→ **Exercise directions**: Restate the data below word for word, keeping each line intact.

┄┄┄┄┄┄┄┄┄┄

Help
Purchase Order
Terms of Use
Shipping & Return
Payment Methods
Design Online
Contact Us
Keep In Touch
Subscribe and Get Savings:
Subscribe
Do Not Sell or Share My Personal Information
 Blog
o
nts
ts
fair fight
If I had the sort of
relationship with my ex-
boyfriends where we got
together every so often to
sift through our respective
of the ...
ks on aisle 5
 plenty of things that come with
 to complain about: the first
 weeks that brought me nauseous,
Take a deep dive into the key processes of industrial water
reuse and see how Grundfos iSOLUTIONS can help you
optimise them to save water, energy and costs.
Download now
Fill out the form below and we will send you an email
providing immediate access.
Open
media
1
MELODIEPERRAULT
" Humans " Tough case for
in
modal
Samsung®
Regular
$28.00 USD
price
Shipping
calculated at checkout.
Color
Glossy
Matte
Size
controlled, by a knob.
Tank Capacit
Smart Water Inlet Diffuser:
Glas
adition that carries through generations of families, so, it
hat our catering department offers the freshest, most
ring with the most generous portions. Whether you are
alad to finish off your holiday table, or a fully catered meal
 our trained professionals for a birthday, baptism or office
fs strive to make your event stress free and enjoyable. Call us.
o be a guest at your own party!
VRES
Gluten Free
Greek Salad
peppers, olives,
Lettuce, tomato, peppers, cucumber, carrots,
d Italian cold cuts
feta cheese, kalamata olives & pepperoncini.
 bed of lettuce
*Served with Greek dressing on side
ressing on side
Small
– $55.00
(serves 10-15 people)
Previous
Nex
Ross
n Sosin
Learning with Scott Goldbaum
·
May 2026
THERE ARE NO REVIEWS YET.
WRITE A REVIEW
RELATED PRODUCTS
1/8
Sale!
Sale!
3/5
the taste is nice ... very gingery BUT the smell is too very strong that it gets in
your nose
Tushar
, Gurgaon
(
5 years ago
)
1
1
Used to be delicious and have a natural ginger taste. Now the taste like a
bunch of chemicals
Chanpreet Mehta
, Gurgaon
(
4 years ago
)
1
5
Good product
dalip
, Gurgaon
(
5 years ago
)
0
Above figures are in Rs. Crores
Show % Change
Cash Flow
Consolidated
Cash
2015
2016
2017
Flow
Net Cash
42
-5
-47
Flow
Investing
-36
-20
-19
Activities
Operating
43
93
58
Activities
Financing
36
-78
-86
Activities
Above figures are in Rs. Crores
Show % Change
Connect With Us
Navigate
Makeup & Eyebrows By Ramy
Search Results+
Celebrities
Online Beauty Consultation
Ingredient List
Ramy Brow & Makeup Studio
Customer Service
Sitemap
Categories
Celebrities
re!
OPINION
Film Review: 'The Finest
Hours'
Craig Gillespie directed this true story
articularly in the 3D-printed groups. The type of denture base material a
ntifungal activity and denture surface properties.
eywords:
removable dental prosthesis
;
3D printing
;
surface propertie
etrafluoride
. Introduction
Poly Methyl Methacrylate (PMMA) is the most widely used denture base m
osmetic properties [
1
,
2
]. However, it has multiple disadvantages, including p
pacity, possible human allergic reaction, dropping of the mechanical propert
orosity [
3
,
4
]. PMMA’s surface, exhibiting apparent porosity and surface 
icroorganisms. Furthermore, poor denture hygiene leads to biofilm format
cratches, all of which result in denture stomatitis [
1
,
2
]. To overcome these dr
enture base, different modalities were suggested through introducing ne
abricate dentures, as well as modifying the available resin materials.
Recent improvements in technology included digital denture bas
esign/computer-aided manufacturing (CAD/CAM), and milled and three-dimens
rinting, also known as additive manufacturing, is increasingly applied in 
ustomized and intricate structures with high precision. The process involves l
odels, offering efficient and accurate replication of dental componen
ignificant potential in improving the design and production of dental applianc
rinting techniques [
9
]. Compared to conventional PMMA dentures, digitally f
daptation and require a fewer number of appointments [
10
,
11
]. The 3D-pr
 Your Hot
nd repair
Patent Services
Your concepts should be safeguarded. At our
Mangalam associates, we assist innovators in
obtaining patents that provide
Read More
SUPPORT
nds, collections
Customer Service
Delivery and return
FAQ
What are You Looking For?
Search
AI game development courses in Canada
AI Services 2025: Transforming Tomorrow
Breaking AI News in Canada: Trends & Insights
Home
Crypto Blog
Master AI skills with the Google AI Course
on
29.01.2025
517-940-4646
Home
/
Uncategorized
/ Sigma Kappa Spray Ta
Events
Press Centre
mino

┄┄┄┄┄┄┄┄┄┄

→ **Result of the exercise**:
Help
Purchase Order
Terms of Use
Shipping & Return
Payment Methods
Design Online
Contact Us
Keep In Touch
Subscribe and Get Savings:
Subscribe
Do Not Sell or Share My Personal Information
 Blog
o
nts
ts
fair fight
If I had the sort of
relationship with my ex-
boyfriends where we got
together every so often to
sift through our respective
of the ...
ks on aisle 5
 plenty of things that come with
 to complain about: the first
 weeks that brought me nauseous,
Take a deep dive into the key processes of industrial water
reuse and see how Grundfos iSOLUTIONS can help you
optimise them to save water, energy and costs.
Download now
Fill out the form below and we will send you an email
providing immediate access.
Open
media
1
MELODIEPERRAULT
" Humans " Tough case for
in
modal
Samsung®
Regular
$28.00 USD
price
Shipping
calculated at checkout.
Color
Glossy
Matte
Size
controlled, by a knob.
Tank Capacit
Smart Water Inlet Diffuser:
Glas
adition that carries through generations of families, so, it
hat our catering department offers the freshest, most
ring with the most generous portions. Whether you are
alad to finish off your holiday table, or a fully catered meal
 our trained professionals for a birthday, baptism or office
fs strive to make your event stress free and enjoyable. Call us.
o be a guest at your own party!
VRES
Gluten Free
Greek Salad
peppers, olives,
Lettuce, tomato, peppers, cucumber, carrots,
d Italian cold cuts
feta cheese, kalamata olives & pepperoncini.
 bed of lettuce
*Served with Greek dressing on side
ressing on side
Small
– $55.00
(serves 10-15 people)
Previous
Nex
Ross
n Sosin
Learning with Scott Goldbaum
·
May 2026
THERE ARE NO REVIEWS YET.
WRITE A REVIEW
RELATED PRODUCTS
1/8
Sale!
Sale!
3/5
the taste is nice ... very gingery BUT the smell is too very strong that it gets in
your nose
Tushar
, Gurgaon
(
5 years ago
)
1
1
Used to be delicious and have a natural ginger taste. Now the taste like a
bunch of chemicals
Chanpreet Mehta
, Gurgaon
(
4 years ago
)
1
5
Good product
dalip
, Gurgaon
(
5 years ago
)
0
Above figures are in Rs. Crores
Show % Change
Cash Flow
Consolidated
Cash
2015
2016
2017
Flow
Net Cash
42
-5
-47
Flow
Investing
-36
-20
-19
Activities
Operating
43
93
58
Activities
Financing
36
-78
-86
Activities
Above figures are in Rs. Crores
Show % Change
Connect With Us
Navigate
Makeup & Eyebrows By Ramy
Search Results+
Celebrities
Online Beauty Consultation
Ingredient List
Ramy Brow & Makeup Studio
Customer Service
Sitemap
Categories
Celebrities
re!
OPINION
Film Review: 'The Finest
Hours'
Craig Gillespie directed this true story
articularly in the 3D-printed groups. The type of denture base material a
ntifungal activity and denture surface properties.
eywords:
removable dental prosthesis
;
3D printing
;
surface propertie
etrafluoride
. Introduction
Poly Methyl Methacrylate (PMMA) is the most widely used denture base m
osmetic properties [
1
,
2
]. However, it has multiple disadvantages, including p
pacity, possible human allergic reaction, dropping of the mechanical propert
orosity [
3
,
4
]. PMMA’s surface, exhibiting apparent porosity and surface 
icroorganisms. Furthermore, poor denture hygiene leads to biofilm format
cratches, all of which result in denture stomatitis [
1
,
2
]. To overcome these dr
enture base, different modalities were suggested through introducing ne
abricate dentures, as well as modifying the available resin materials.
Recent improvements in technology included digital denture bas
esign/computer-aided manufacturing (CAD/CAM), and milled and three-dimens
rinting, also known as additive manufacturing, is increasingly applied in 
ustomized and intricate structures with high precision. The process involves l
odels, offering efficient and accurate replication of dental componen
ignificant potential in improving the design and production of dental applianc
rinting techniques [
9
]. Compared to conventional PMMA dentures, digitally f
daptation and require a fewer number of appointments [
10
,
11
]. The 3D-pr
 Your Hot
nd repair
Patent Services
Your concepts should be safeguarded. At our
Mangalam associates, we assist innovators in
obtaining patents that provide
Read More
SUPPORT
nds, collections
Customer Service
Delivery and return
FAQ
What are You Looking For?
Search
AI game development courses in Canada
AI Services 2025: Transforming Tomorrow
Breaking AI News in Canada: Trends & Insights
Home
Crypto Blog
Master AI skills with the Google AI Course
on
29.01.2025
517-940-4646
Home
/
Uncategorized
/ Sigma Kappa Spray Ta
Events
Press Centre
mino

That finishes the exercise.